Task description: Using the entries below, copy exactly each line from the line with "hroughout, and there" up to and including the line with "Idaho remains one", with every picture left out.

Data supplied:
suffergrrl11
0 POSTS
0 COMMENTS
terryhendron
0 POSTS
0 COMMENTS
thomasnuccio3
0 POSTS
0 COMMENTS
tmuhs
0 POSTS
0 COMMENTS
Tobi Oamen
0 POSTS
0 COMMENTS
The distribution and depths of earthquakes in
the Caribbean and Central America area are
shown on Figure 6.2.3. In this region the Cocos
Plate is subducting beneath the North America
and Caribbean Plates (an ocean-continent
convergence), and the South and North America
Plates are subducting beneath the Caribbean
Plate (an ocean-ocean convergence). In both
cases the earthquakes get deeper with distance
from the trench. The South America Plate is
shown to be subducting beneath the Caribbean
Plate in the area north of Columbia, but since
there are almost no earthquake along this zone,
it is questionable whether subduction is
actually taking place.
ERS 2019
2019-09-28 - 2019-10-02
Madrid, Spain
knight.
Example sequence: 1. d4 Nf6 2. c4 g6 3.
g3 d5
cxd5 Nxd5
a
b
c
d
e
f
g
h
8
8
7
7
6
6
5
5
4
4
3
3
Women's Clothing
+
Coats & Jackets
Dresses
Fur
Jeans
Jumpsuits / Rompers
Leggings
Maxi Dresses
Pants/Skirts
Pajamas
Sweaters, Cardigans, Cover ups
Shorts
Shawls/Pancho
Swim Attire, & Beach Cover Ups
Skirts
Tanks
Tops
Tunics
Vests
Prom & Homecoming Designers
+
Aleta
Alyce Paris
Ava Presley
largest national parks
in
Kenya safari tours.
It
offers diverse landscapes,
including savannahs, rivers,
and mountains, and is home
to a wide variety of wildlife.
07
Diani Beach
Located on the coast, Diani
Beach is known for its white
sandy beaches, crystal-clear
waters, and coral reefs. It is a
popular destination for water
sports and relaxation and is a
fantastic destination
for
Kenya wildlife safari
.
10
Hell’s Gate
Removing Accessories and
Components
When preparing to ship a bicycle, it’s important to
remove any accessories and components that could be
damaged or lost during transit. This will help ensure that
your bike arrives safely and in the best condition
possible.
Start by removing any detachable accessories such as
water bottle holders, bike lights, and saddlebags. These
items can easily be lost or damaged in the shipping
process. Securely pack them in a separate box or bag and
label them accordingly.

==

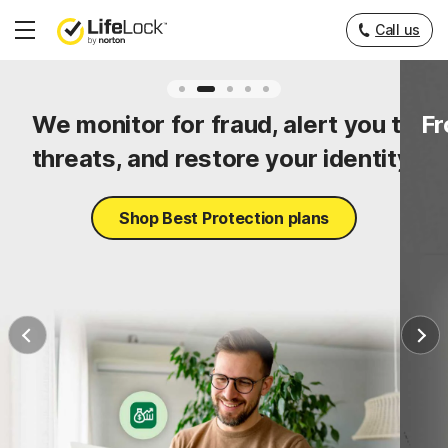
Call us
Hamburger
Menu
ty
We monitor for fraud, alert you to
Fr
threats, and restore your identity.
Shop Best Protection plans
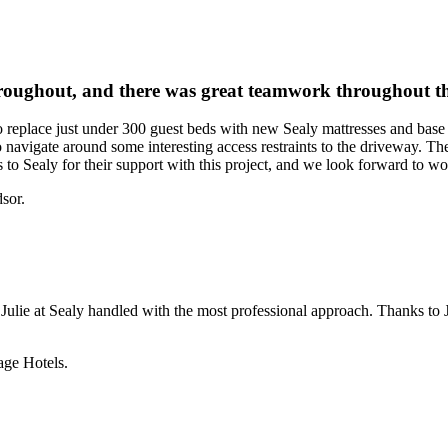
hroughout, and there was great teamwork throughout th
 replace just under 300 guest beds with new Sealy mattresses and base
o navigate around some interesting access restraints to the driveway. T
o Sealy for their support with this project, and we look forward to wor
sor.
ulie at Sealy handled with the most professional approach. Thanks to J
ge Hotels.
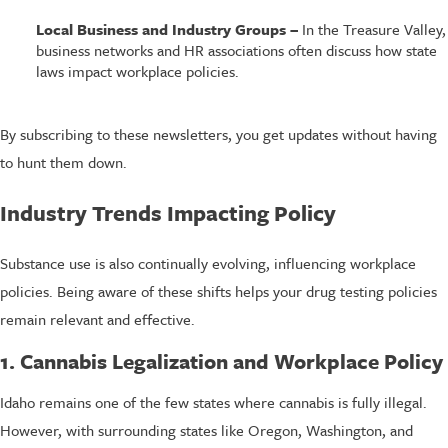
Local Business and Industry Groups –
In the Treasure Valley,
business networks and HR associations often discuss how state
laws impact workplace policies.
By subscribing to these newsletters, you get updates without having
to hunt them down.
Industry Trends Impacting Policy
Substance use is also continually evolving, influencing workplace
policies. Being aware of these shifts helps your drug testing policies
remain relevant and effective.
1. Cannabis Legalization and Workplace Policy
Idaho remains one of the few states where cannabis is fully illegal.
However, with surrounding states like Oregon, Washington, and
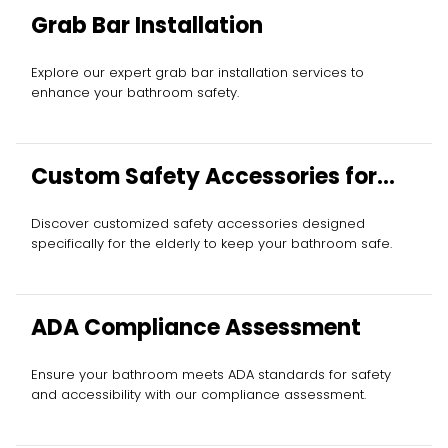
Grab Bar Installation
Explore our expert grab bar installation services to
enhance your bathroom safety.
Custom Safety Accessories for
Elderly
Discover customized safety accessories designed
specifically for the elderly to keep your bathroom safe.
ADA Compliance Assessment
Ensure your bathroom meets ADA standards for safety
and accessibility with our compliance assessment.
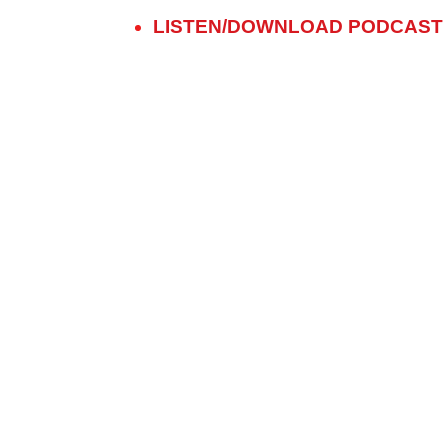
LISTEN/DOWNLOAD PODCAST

Solution for this task:
hroughout, and there was great teamwork throughout th
 replace just under 300 guest beds with new Sealy mattresses and base
o navigate around some interesting access restraints to the driveway. T
o Sealy for their support with this project, and we look forward to wor
sor.
ulie at Sealy handled with the most professional approach. Thanks to J
ge Hotels.
Local Business and Industry Groups –
In the Treasure Valley,
business networks and HR associations often discuss how state
laws impact workplace policies.
By subscribing to these newsletters, you get updates without having
to hunt them down.
Industry Trends Impacting Policy
Substance use is also continually evolving, influencing workplace
policies. Being aware of these shifts helps your drug testing policies
remain relevant and effective.
1. Cannabis Legalization and Workplace Policy
Idaho remains one of the few states where cannabis is fully illegal.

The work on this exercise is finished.